## Problem statement
Would you reproduce every record exactly, leaving out the pictures?

(Collection entries)

▼

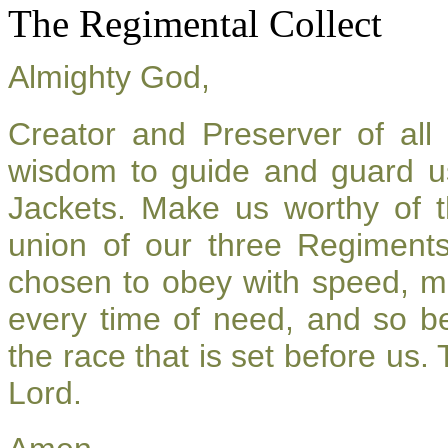
The Regimental Collect
Almighty God,
Creator and Preserver of al
wisdom to guide and guard u
Jackets. Make us worthy of t
union of our three Regiment
chosen to obey with speed, m
every time of need, and so be
the race that is set before us.
Lord.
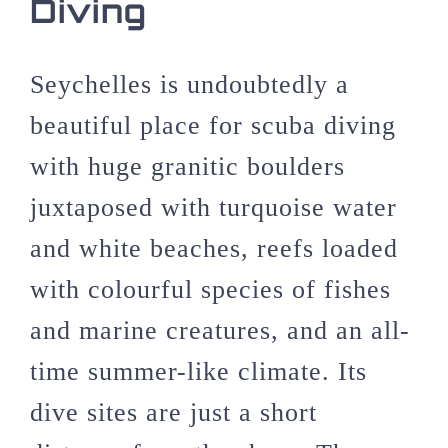
Diving
Seychelles is undoubtedly a
beautiful place for scuba diving
with huge granitic boulders
juxtaposed with turquoise water
and white beaches, reefs loaded
with colourful species of fishes
and marine creatures, and an all-
time summer-like climate. Its
dive sites are just a short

▲

## Exercise result
The Regimental Collect
Almighty God,
Creator and Preserver of al
wisdom to guide and guard u
Jackets. Make us worthy of t
union of our three Regiment
chosen to obey with speed, m
every time of need, and so be
the race that is set before us.
Lord.
Diving
Seychelles is undoubtedly a
beautiful place for scuba diving
with huge granitic boulders
juxtaposed with turquoise water
and white beaches, reefs loaded
with colourful species of fishes
and marine creatures, and an all-
time summer-like climate. Its
dive sites are just a short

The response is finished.